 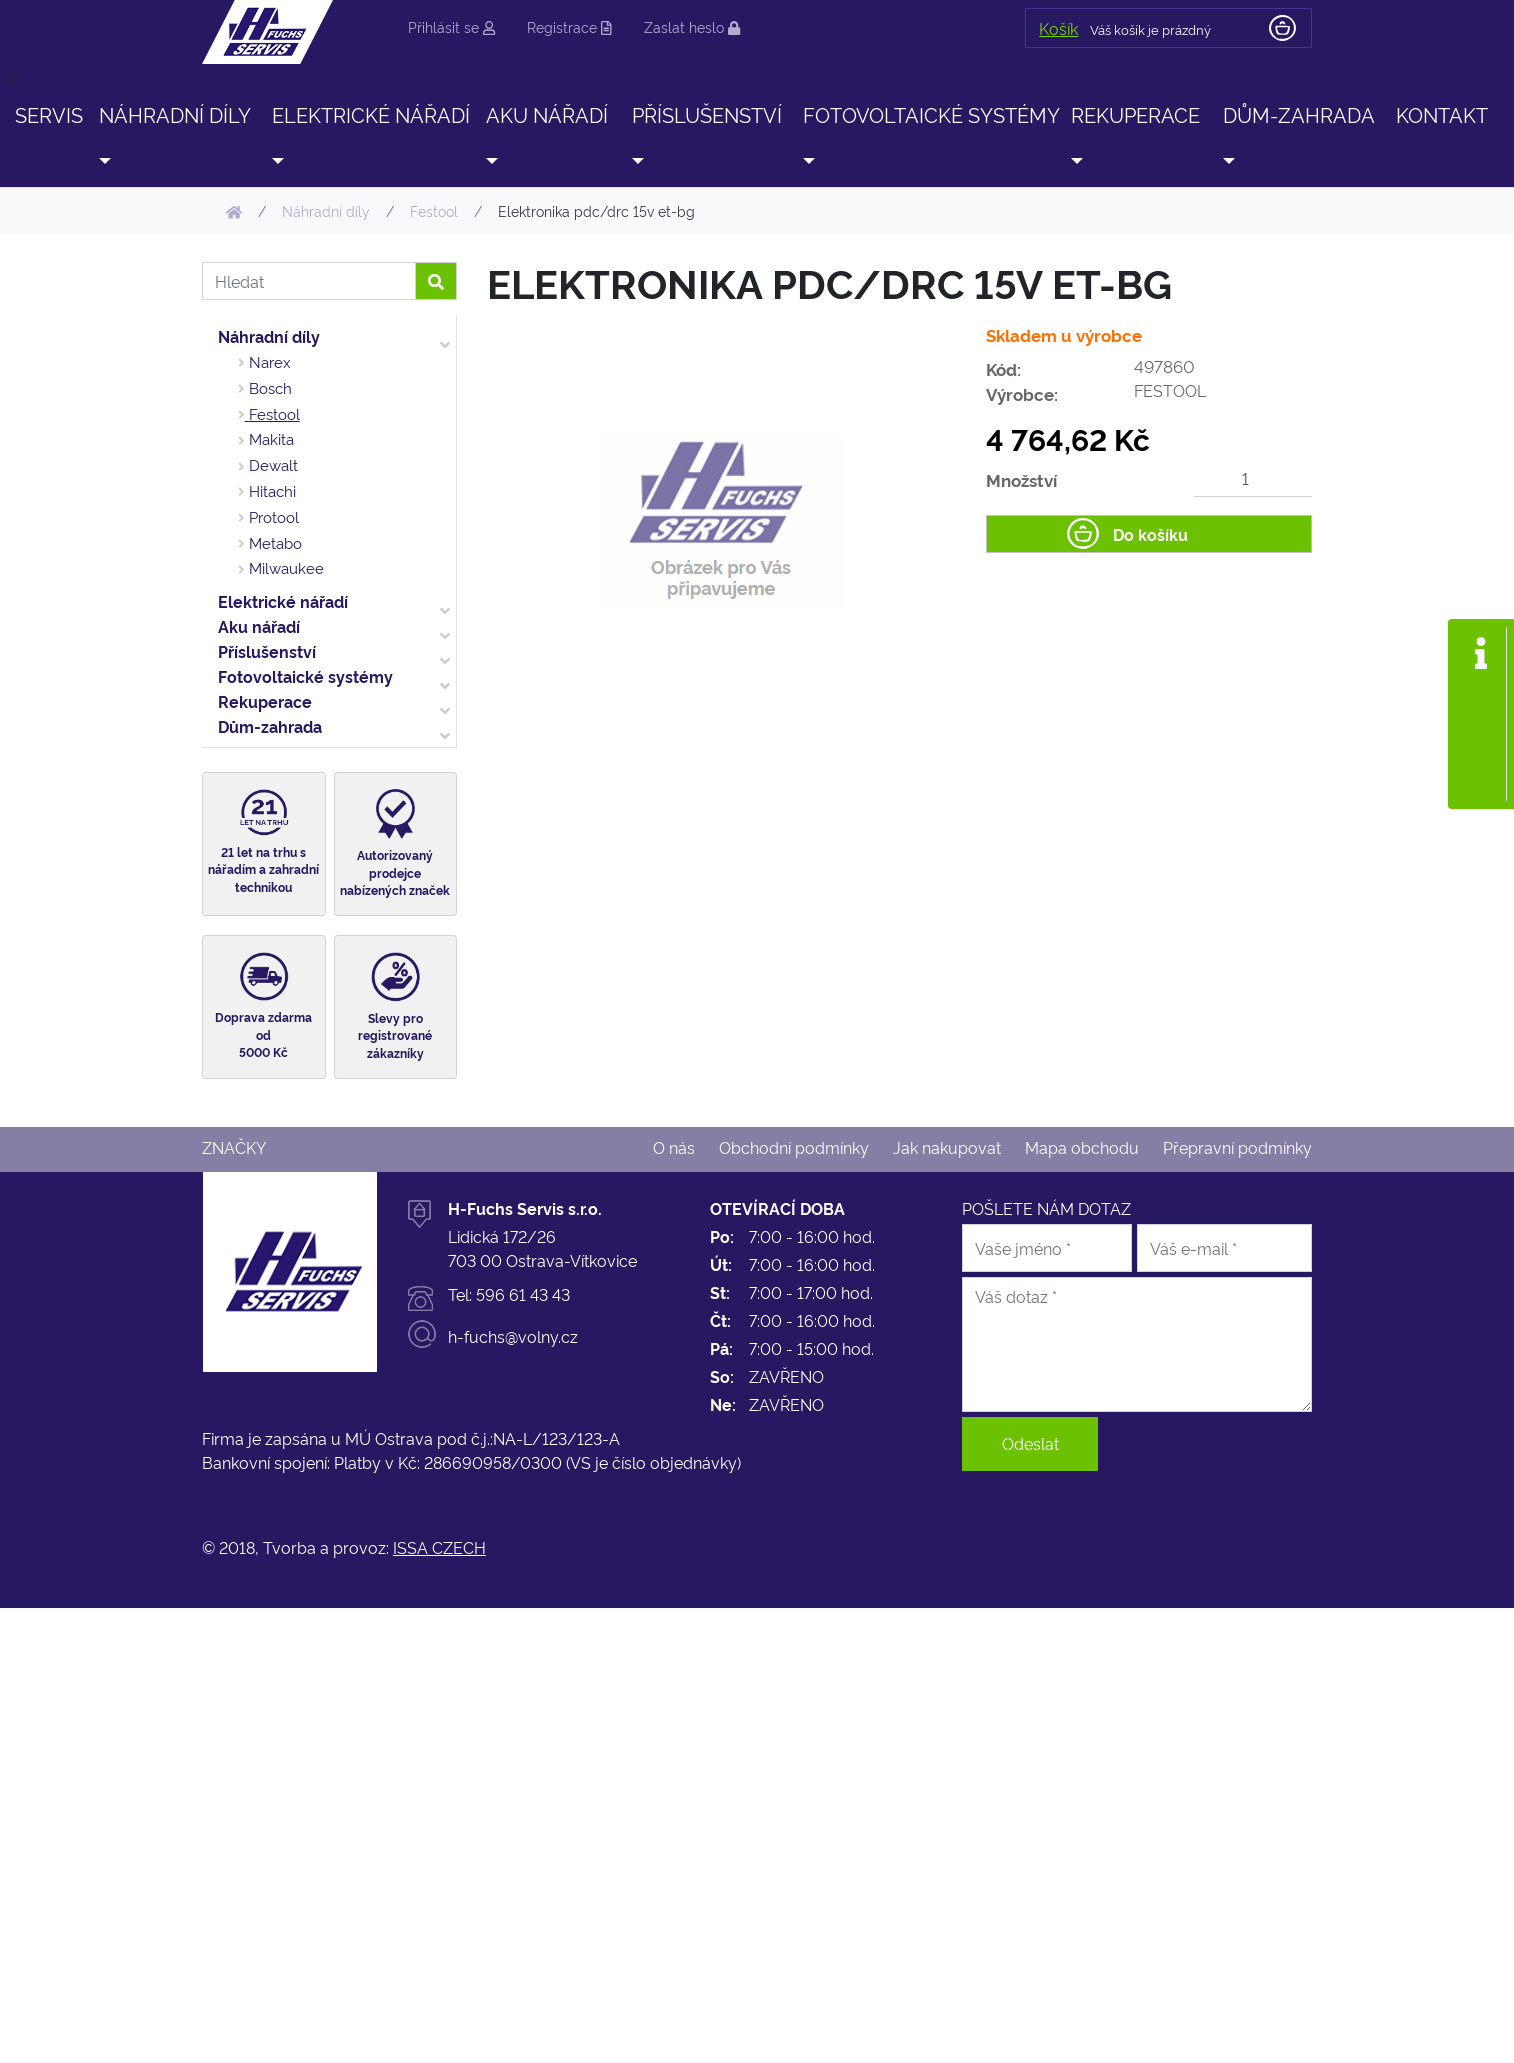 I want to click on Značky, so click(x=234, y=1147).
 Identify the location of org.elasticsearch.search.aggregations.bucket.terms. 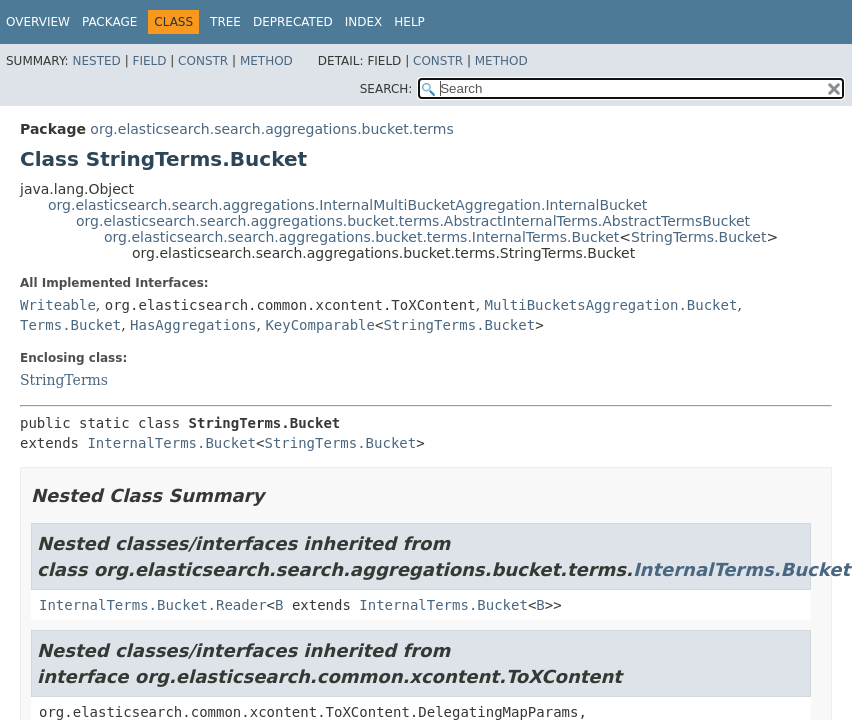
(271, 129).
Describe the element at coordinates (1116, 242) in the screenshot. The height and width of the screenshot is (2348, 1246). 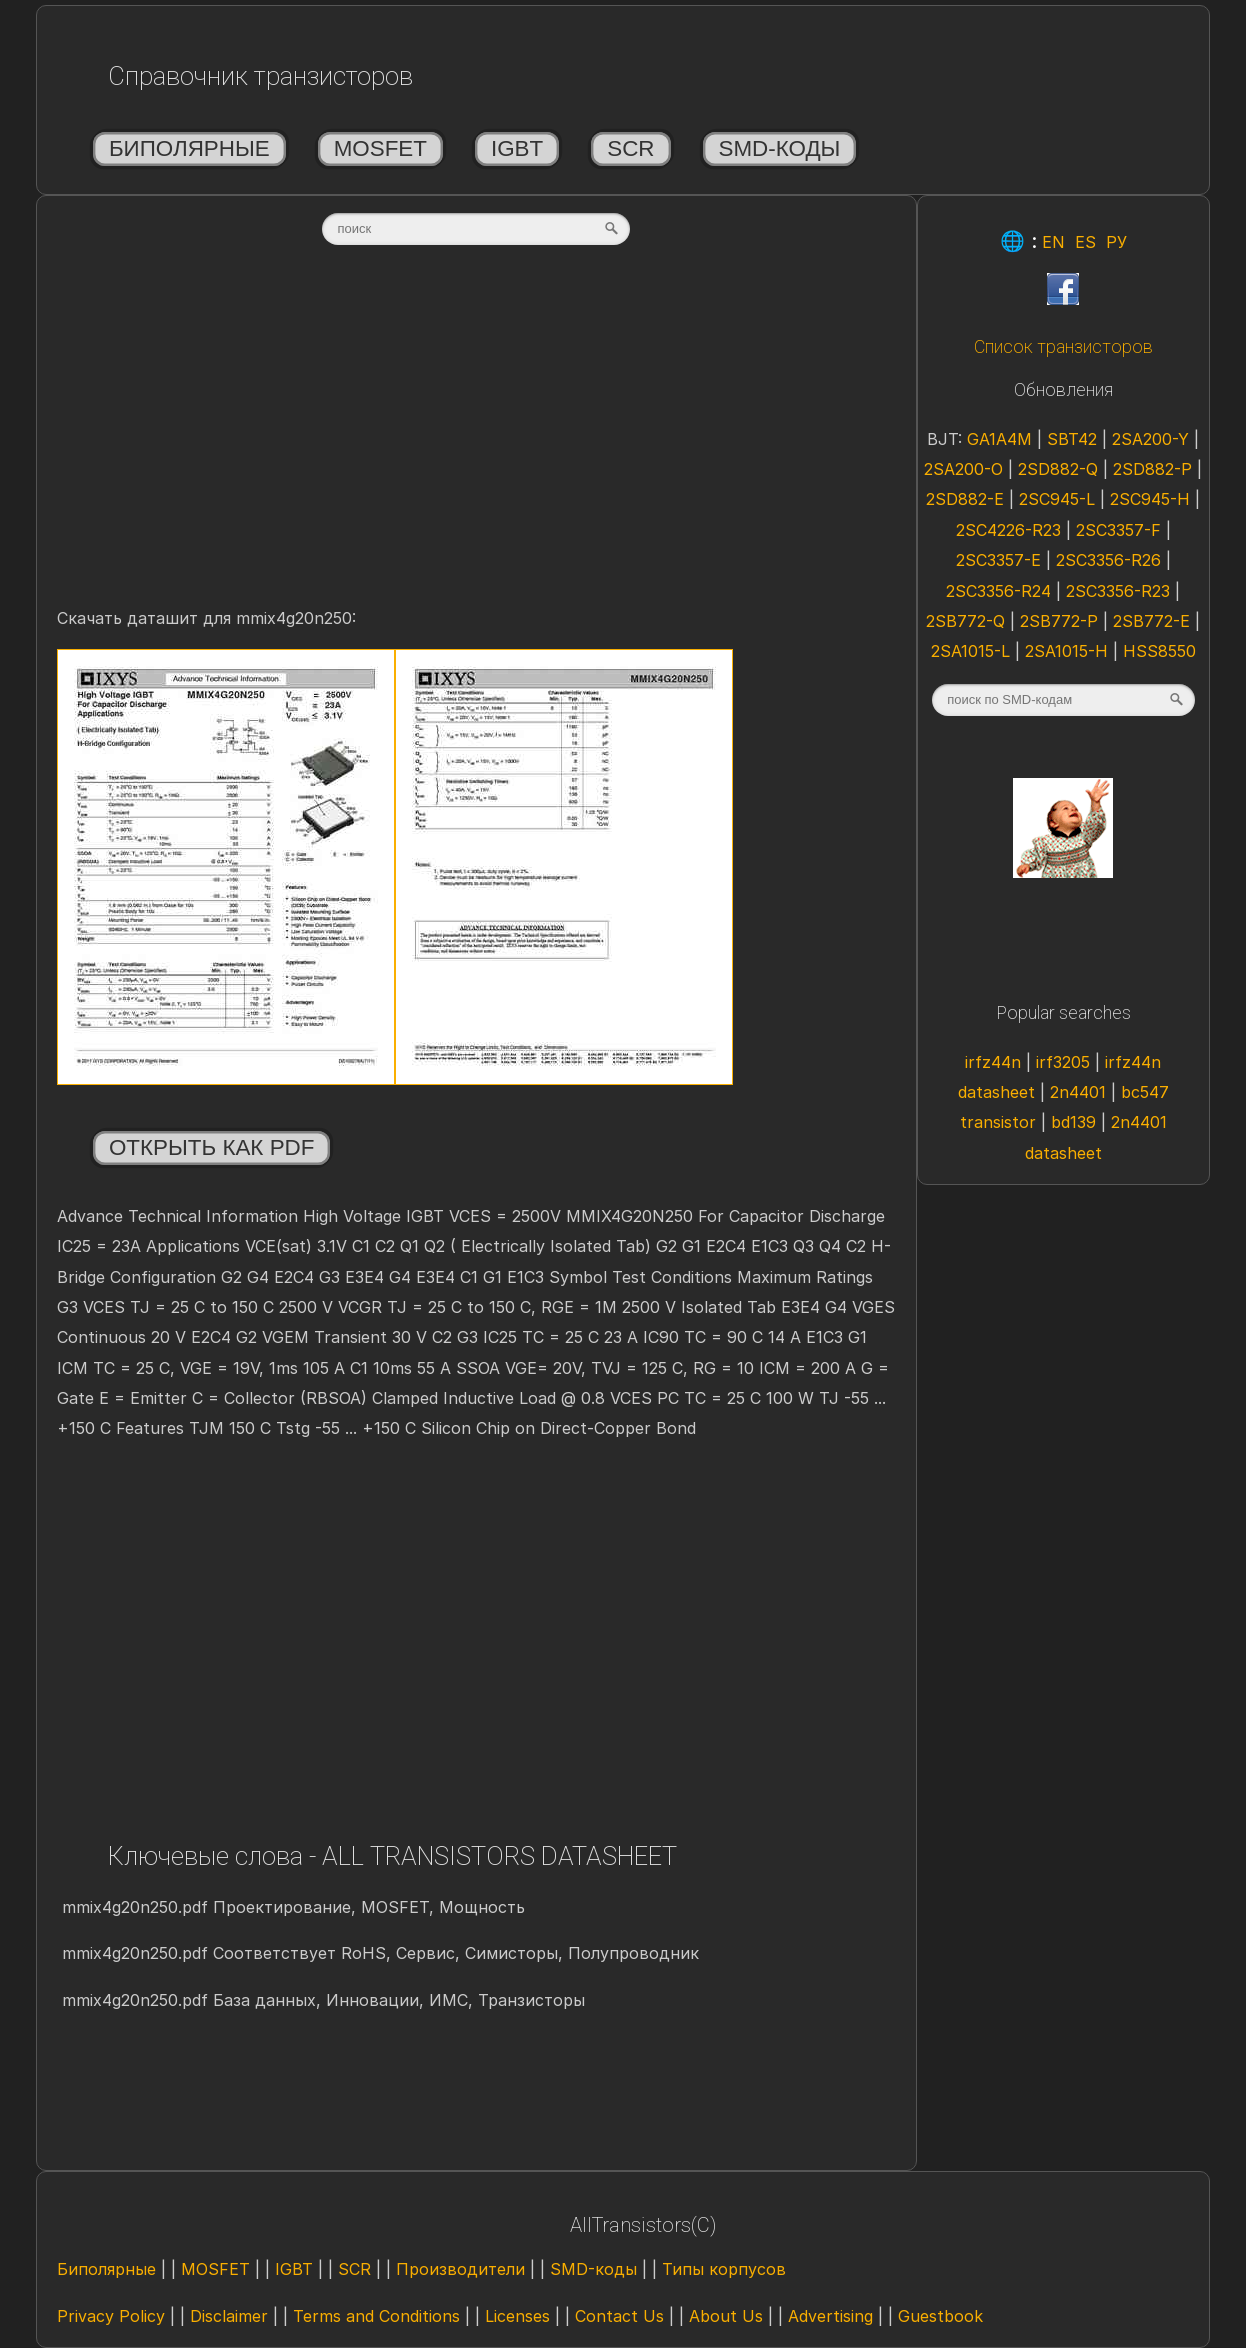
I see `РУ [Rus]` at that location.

--------

**What is being asked**. Return exactly the lines from the line with "Identify the location" through the last line of the data above, both included; pictures do not go in the answer.

**Exercise answer**.
 Identify the location of org.elasticsearch.search.aggregations.bucket.terms. 
(271, 129).
Describe the element at coordinates (1116, 242) in the screenshot. The height and width of the screenshot is (2348, 1246). 
I see `РУ [Rus]` at that location.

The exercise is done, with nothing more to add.